See also: http://goppf.wikidot.com/swstart
My name: Brian Martin
Along with the clothes of its principal stars -- Nastassja Kinski, Malcolm McDowell, John Heard, and Annette O'Toole -- Paul Schrader's reimagining of the Lewton-Tourneur classic strips away the original's most celebrated achievement, its powerful use of suggestion. Schrader's approach, literal and overt, leaves very little to the imagination. Even its designation as an erotic horror film is strictly by the book. It's not that its peculiar idea of eroticism -- incest, voyeurism, prostitution, and bondage -- is unworkable, but that Schrader's sensibility acts on it only on its most superficial level. It may at times be sexually arousing, but this is in a literal, pornographic way rather than a more suggestively erotic one.
Kinski plays Irena Gallier, a young woman who comes to New Orleans to meet her brother, Paul (McDowell), whom she hasn't seen since they were separated as children after the death of their parents. Paul wastes no time signaling the sort of relationship he wants to have with his sister. Irena, repulsed, turns to Oliver (Heard), curator of the New Orleans Zoo, whose assistant, Alice (O'Toole), is in love with him.
Paul's interest in Irena is, for him, a natural one. He is one of the cat people, an incestuous race of werebeings who turn into leopards if they have sex with an outsider. The catch is, to become human again, they must kill. Irena, aware that she is different but not knowing why, initially rejects Paul's explanation, though later, of course, she is forced to accept it. The question is, how will she deal with it?
Cat People isn't a good movie, but it could have been, and not by removing the incest angle but by focusing on it. I get so tired of movies that introduce controversial elements strictly for their novelty value, ultimately dismissing them as unimportant.
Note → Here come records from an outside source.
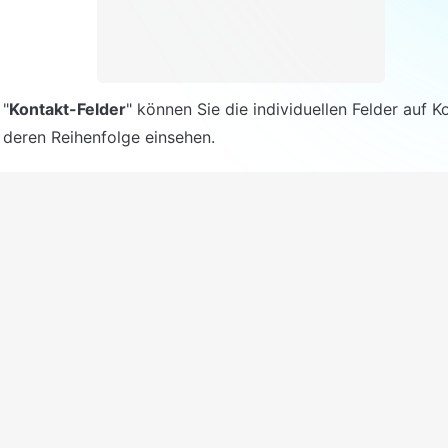
 "
Kontakt-Felder
" können Sie die individuellen Felder auf K
 deren Reihenfolge einsehen.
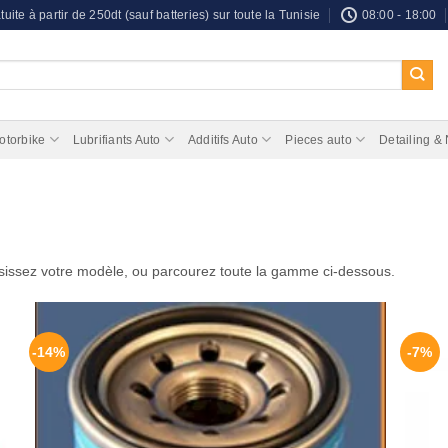
tuite à partir de 250dt (sauf batteries) sur toute la Tunisie
08:00 - 18:00
otorbike
Lubrifiants Auto
Additifs Auto
Pieces auto
Detailing &
issez votre modèle, ou parcourez toute la gamme ci-dessous.
-14%
-7%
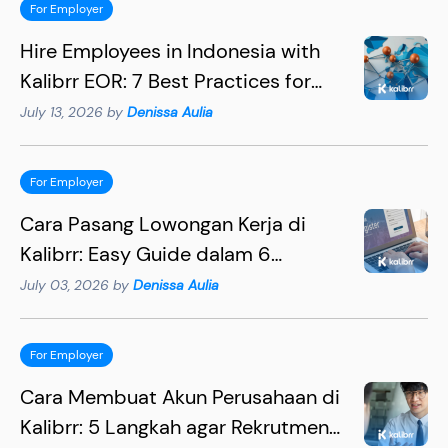
For Employer
Hire Employees in Indonesia with
Kalibrr EOR: 7 Best Practices for
Hiring Succesfully
July 13, 2026 by
Denissa Aulia
For Employer
Cara Pasang Lowongan Kerja di
Kalibrr: Easy Guide dalam 6
Langkah
July 03, 2026 by
Denissa Aulia
For Employer
Cara Membuat Akun Perusahaan di
Kalibrr: 5 Langkah agar Rekrutmen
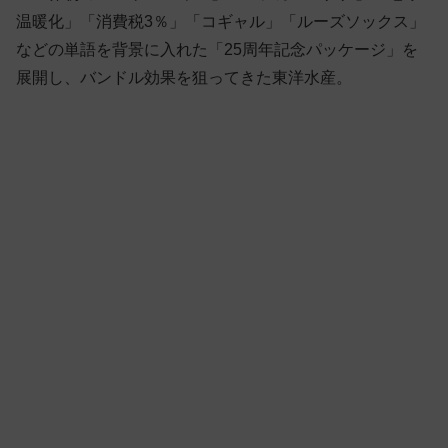
温暖化」「消費税3％」「コギャル」「ルーズソックス」
などの単語を背景に入れた「25周年記念パッケージ」を
展開し、バンドル効果を狙ってきた東洋水産。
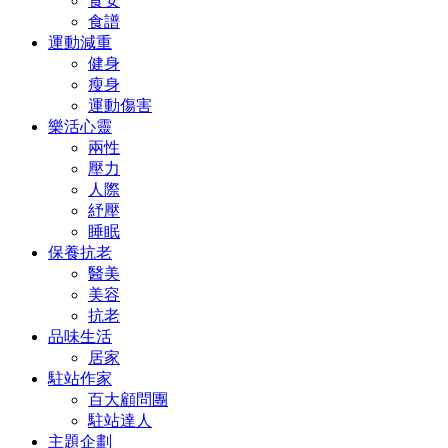
食安
食譜
運動減重
健身
瘦身
運動傷害
樂活心靈
兩性
壓力
人際
紓壓
睡眠
保養抗老
醫美
美容
抗老
品味生活
居家
駐站作家
百大顧問團
駐站達人
主題企劃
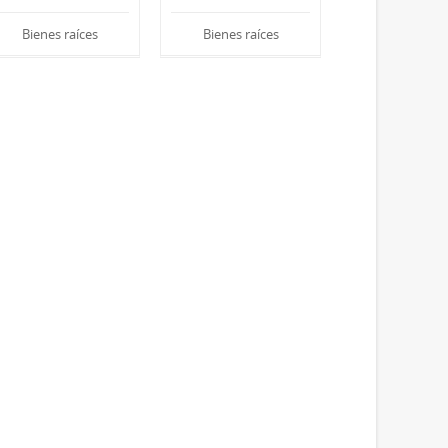
Bienes raíces
Bienes raíces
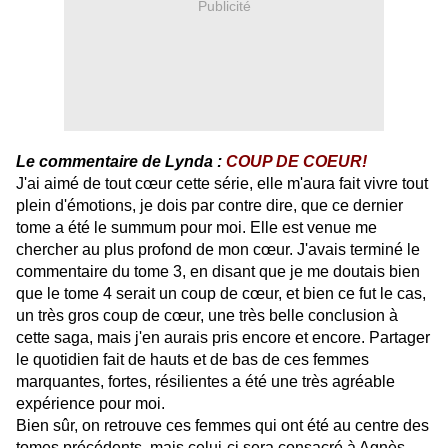
Publicité
Le commentaire de Lynda :
COUP DE COEUR!
J'ai aimé de tout cœur cette série, elle m'aura fait vivre tout
plein d'émotions, je dois par contre dire, que ce dernier
tome a été le summum pour moi. Elle est venue me
chercher au plus profond de mon cœur. J'avais terminé le
commentaire du tome 3, en disant que je me doutais bien
que le tome 4 serait un coup de cœur, et bien ce fut le cas,
un très gros coup de cœur, une très belle conclusion à
cette saga, mais j'en aurais pris encore et encore. Partager
le quotidien fait de hauts et de bas de ces femmes
marquantes, fortes, résilientes a été une très agréable
expérience pour moi.
Bien sûr, on retrouve ces femmes qui ont été au centre des
tomes précédents, mais celui-ci sera consacré à Agnès.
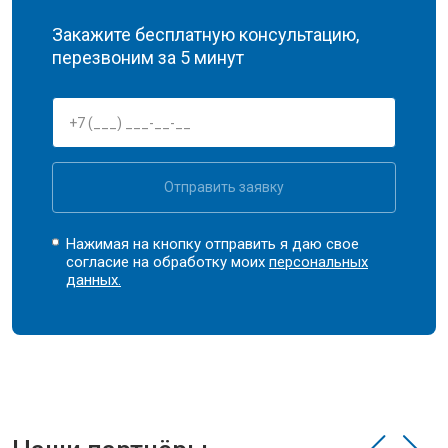
Закажите бесплатную консультацию,
перезвоним за 5 минут
Отправить заявку
Нажимая на кнопку отправить я даю свое
согласие на обработку моих
персональных
данных.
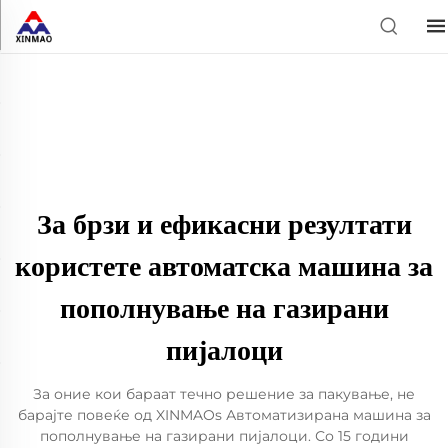
За брзи и ефикасни резултати
користете автоматска машина за
пополнување на газирани
пијалоци
За оние кои бараат течно решение за пакување, не
барајте повеќе од XINMAOs Автоматизирана машина за
пополнување на газирани пијалоци. Со 15 години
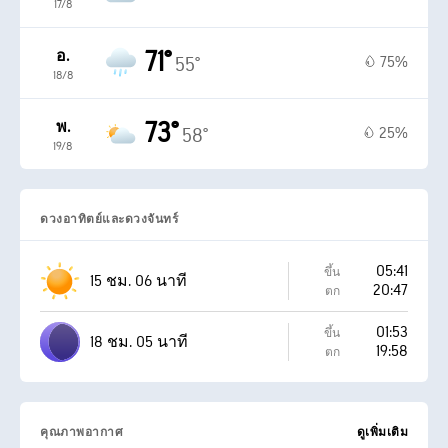
17/8
71°
อ.
75%
55°
18/8
73°
พ.
25%
58°
19/8
ดวงอาทิตย์และดวงจันทร์
05:41
ขึ้น
15 ชม. 06 นาที
20:47
ตก
01:53
ขึ้น
18 ชม. 05 นาที
19:58
ตก
คุณภาพอากาศ
ดูเพิ่มเติม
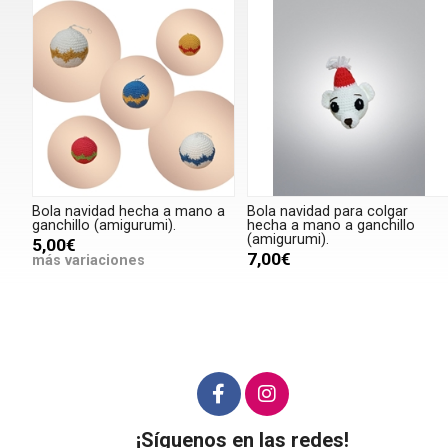
Bola navidad hecha a mano a
Bola navidad para colgar
ganchillo (amigurumi).
hecha a mano a ganchillo
(amigurumi).
5,00€
7,00€
más variaciones
¡Síguenos en las redes!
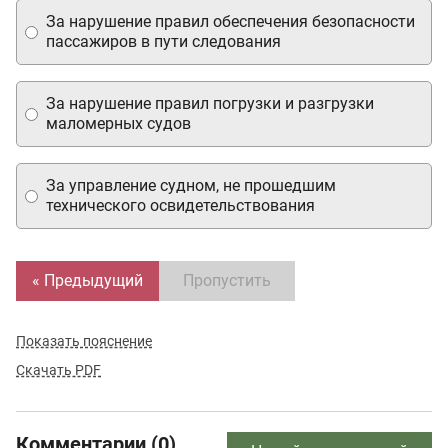
За нарушение правил обеспечения безопасности
пассажиров в пути следования
За нарушение правил погрузки и разгрузки
маломерных судов
За управление судном, не прошедшим
технического освидетельствования
« Предыдущий
Пропустить
Показать пояснение
Скачать PDF
Комментарии (0)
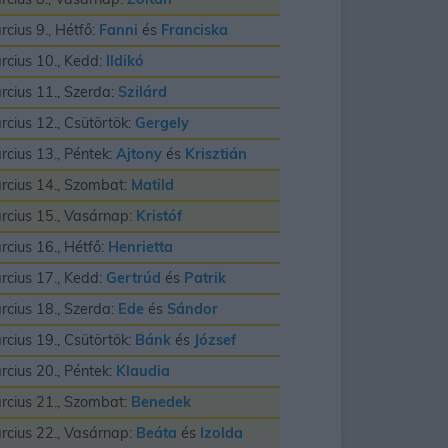
rcius 9., Hétfő:
Fanni
és
Franciska
rcius 10., Kedd:
Ildikó
rcius 11., Szerda:
Szilárd
rcius 12., Csütörtök:
Gergely
rcius 13., Péntek:
Ajtony
és
Krisztián
rcius 14., Szombat:
Matild
rcius 15., Vasárnap:
Kristóf
rcius 16., Hétfő:
Henrietta
rcius 17., Kedd:
Gertrúd
és
Patrik
rcius 18., Szerda:
Ede
és
Sándor
rcius 19., Csütörtök:
Bánk
és
József
rcius 20., Péntek:
Klaudia
rcius 21., Szombat:
Benedek
rcius 22., Vasárnap:
Beáta
és
Izolda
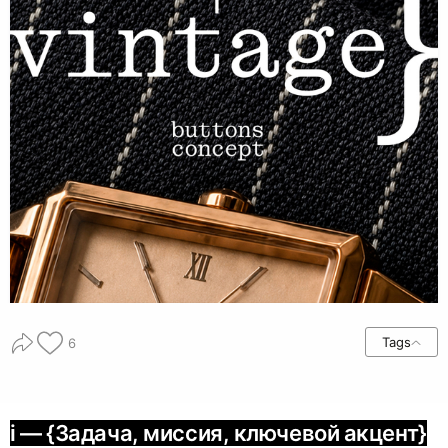
Tags
6
i — {Задача, миссия, ключевой акцент}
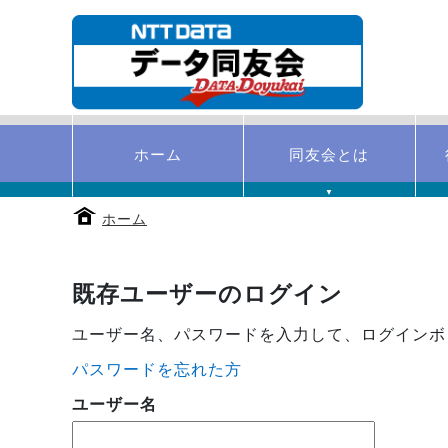
本
文
へ
移
動
す
る
ホーム
同友会とは
▼
ホーム
既存ユーザーのログイン
ユーザー名、パスワードを入力して、ログインボ
パスワードを忘れた方
ユーザー名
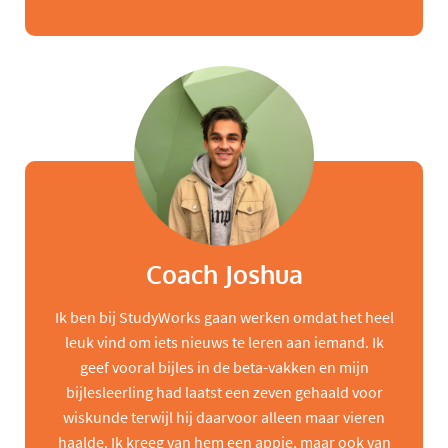
Coach Joshua
Ik ben bij StudyWorks gaan werken omdat het heel
leuk vind om iets nieuws te leren aan iemand. Ik
geef vooral bijles in de beta-vakken en mijn
bijlesleerling had laatst een zeven gehaald voor
wiskunde terwijl hij daarvoor alleen maar vieren
haalde. Ik kreeg van hem een appje, maar ook van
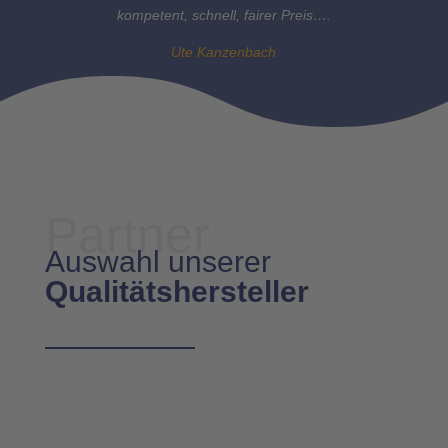
kompetent, schnell, fairer Preis….
Ute Kanzenbach
Partner
Auswahl unserer
Qualitätshersteller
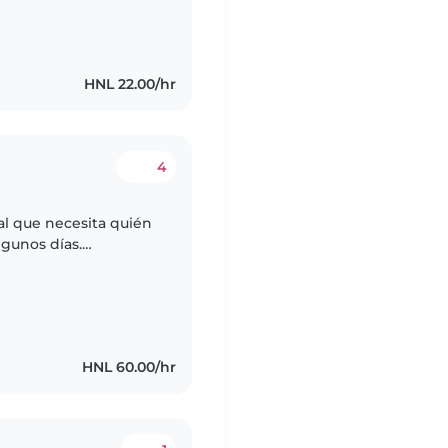
HNL 22.00/hr
4
al que necesita quién
lgunos días.
e 2 días, que sea muy
HNL 60.00/hr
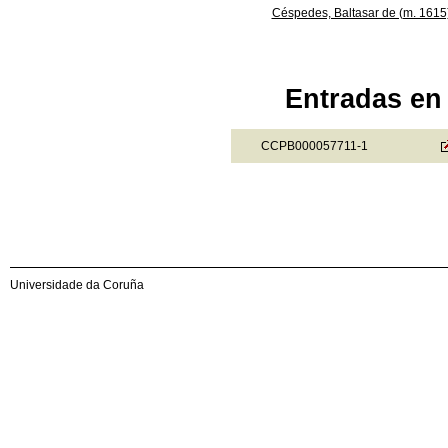
Céspedes, Baltasar de (m. 1615
Entradas en 
CCPB000057711-1
Universidade da Coruña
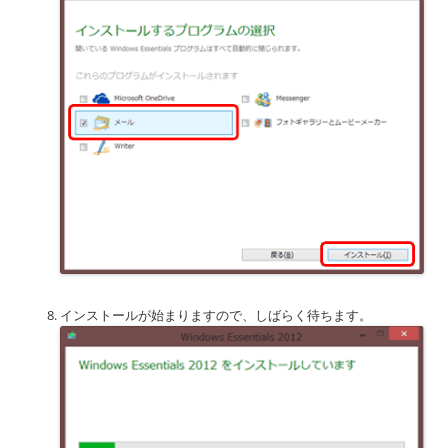
インストールが始まりますので、しばらく待ちます。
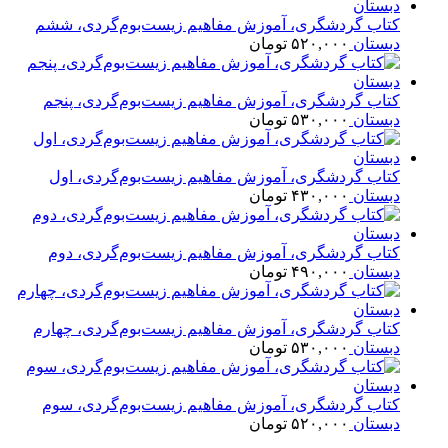
کتاب گردشگری، آموزش مفاهیم زیست‌بوم‌گردی، ششم
دبستان
۵۲۰,۰۰۰
تومان
کتاب گردشگری، آموزش مفاهیم زیست‌بوم‌گردی، پنجم
دبستان
۵۳۰,۰۰۰
تومان
کتاب گردشگری، آموزش مفاهیم زیست‌بوم‌گردی، اول
دبستان
۴۳۰,۰۰۰
تومان
کتاب گردشگری، آموزش مفاهیم زیست‌بوم‌گردی، دوم
دبستان
۴۹۰,۰۰۰
تومان
کتاب گردشگری، آموزش مفاهیم زیست‌بوم‌گردی، چهارم
دبستان
۵۳۰,۰۰۰
تومان
کتاب گردشگری، آموزش مفاهیم زیست‌بوم‌گردی، سوم
دبستان
۵۲۰,۰۰۰
تومان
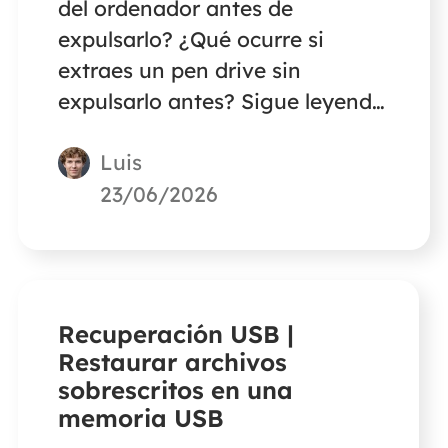
del ordenador antes de
expulsarlo? ¿Qué ocurre si
extraes un pen drive sin
expulsarlo antes? Sigue leyendo
para descubrir un remedio para
Luis
extraer una memoria USB sin
expulsarla correctamente.
23/06/2026
Recuperación USB |
Restaurar archivos
sobrescritos en una
memoria USB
Like all those movies in the 80s with lesbian characters whose purpose was to titillate then die. Schrader, in fact, seems almost ashamed of this one. He and McDowell turn Paul into a perverted creep (or is that a creepy pervert?), beginning the moment he first sets eyes on Irena. Realistically, he shouldn't be; his desire is a natural one (for one of his kind). It's Irena who is, in a sense, perverse. Or should be. A movie that explored their relationship sensitively and logically might have been something special, a dark fantasy with some real world-building.
Logic, however, is treated with no less contempt than Paul. The movie comes to a grinding halt at one point, after Irena has run away and, in a dream, learns the true nature of her people. She knows now what will happen if she ever makes love to Oliver. The only sensible thing to do, then, is to stay away. Movie over, right? Not actually. Instead, her dream tells her, "You must return." I couldn't figure out why, until I realized her dream must have whispered something else in her ear: You haven't finished your nude scenes.